蓝雾树适宜22至30℃,只是今日温度怕是受不了。
“幼芙,把院工给我叫来。”
周雅楠坐在石凳上望着这片蓝雾树又想到了以前的事。
记得那人不喜欢蓝雾树,那人就是万恶的未婚夫,赵辉,实在不想提他名字。
喜欢银杏树,对了,林倩颖那伪闺蜜也是喜欢银杏树呢,竟然不是偶然呢。
就这样死了,那两人肯定又缠绵一起了,自己死得那么冤枉,而他们却逍遥快活,不甘。
可是不甘又如何,回不回得去这茫茫世界,她能找到回去的办法吗?就算回去,也只是灵魂。

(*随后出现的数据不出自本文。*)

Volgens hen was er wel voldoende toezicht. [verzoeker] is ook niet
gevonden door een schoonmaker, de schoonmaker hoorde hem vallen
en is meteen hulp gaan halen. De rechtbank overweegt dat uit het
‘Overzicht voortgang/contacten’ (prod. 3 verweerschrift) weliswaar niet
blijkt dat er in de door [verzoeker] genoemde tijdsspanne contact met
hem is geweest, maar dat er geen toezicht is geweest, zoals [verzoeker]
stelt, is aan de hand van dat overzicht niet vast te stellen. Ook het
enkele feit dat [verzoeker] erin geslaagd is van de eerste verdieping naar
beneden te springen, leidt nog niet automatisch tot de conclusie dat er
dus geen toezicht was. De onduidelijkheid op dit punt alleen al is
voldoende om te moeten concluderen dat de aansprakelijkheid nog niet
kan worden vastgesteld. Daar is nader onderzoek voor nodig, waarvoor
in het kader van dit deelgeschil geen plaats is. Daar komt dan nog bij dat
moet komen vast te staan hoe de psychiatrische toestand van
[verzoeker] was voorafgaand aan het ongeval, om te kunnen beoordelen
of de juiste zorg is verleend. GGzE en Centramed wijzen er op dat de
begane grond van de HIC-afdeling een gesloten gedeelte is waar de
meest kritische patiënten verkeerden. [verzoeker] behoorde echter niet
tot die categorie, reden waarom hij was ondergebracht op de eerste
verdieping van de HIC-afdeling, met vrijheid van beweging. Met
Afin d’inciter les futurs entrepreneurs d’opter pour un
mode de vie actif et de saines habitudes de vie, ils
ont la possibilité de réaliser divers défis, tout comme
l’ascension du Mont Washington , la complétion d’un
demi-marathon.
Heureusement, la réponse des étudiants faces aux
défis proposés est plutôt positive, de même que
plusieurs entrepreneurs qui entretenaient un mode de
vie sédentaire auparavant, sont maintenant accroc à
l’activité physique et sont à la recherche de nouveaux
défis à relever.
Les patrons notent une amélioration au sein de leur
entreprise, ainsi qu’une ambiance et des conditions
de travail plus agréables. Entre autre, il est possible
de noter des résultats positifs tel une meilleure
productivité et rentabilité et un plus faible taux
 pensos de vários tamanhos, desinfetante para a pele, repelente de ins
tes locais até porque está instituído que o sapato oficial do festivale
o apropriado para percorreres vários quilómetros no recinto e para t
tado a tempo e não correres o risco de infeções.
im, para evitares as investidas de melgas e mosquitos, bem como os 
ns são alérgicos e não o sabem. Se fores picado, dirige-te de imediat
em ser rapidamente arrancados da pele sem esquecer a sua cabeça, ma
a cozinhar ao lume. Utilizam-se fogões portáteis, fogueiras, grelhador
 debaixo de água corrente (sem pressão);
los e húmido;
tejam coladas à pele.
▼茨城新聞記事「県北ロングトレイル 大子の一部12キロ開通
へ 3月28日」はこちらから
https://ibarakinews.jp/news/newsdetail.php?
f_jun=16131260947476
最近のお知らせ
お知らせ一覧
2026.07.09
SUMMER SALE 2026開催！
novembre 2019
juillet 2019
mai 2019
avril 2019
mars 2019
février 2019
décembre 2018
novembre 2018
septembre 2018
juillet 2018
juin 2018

她到目前为止还不愿意接受这田滢舟的身份,一直面对着过去,或许她该丢弃周雅楠这个名字了,重新开始新的人生。
而且这田府该修理的还不少,正好可以发泄一下。
仰头望着穿过蓝雾树叶子的缝隙射进的光线,她合上眼睛感受着这阳光的热量。
周雅楠,再见了,那个陪伴了我24年的名字、时光再见了。
可是,那两个害她变成这样的人,却永远记着,这是教训和耻辱!
从今天起,她便是田滢舟,太师府的二小姐。
忽然脸上的热量淡去,她缓缓地睁开眼,一只手挡住了视线,不禁眉心一拧。
待那手移开,才看清他的容颜,帅气的脸庞,一身米白色衣裳,不得不说还挺迷人的,只是看多了帅哥美男的周雅楠免疫性很强。
无端端怎会多出一名男子出现在自己内院,丫环呢?
田滢舟环视了一圈,看见笛音慌张地小跑了过来,不悦地看了她一眼。
“你是谁?为何在我蓝雾苑的内院?”怎么跑进来一位男子到内院!
☆、第五章 丫环笛音(中)
笛音在她耳边低声道:“这是贾府吏部尚书的贾大少爷,小姐您的未婚夫。”
听了后田滢舟不禁又打量了他一次,随后淡淡地说道:“男未婚女未嫁,贾大少爷这样闯入内院不觉不妥?”
贾大少爷明显一愣,狐疑地看着她。
怎么不像他们说的,变得好说话了,还是那样清高。
笛音尴尬地看着他,解释道:“抱歉,贾大少爷,小姐她伤好后失忆了,只记得小时候的事了。”
“要你多嘴。”田滢舟冷冷地看了她一眼。
定是这丫环故意放他进来的,瞧幼芙之前刻意帮他说好话和那样说就知道本体以前对他没好感,又怎会让她进入女子内院,如此重要之地。
是想害自己清白不成!
一个男子竟然不顾女子清白和名誉,明知对方对他没好感还厚脸皮进入内院,这人心里想什么,田滢舟不予置评。
“即使是未婚夫,我还是未出嫁的黄花闺女。”田滢舟瞪视笛音接着道:“竟然还让男子进入内院,连这规矩都不懂吗!”
笛音被她脸上的怒气吓得跪了下来,楚楚可怜地哭着求饶:“二小姐饶命,笛音知错了,求二小姐责罚。”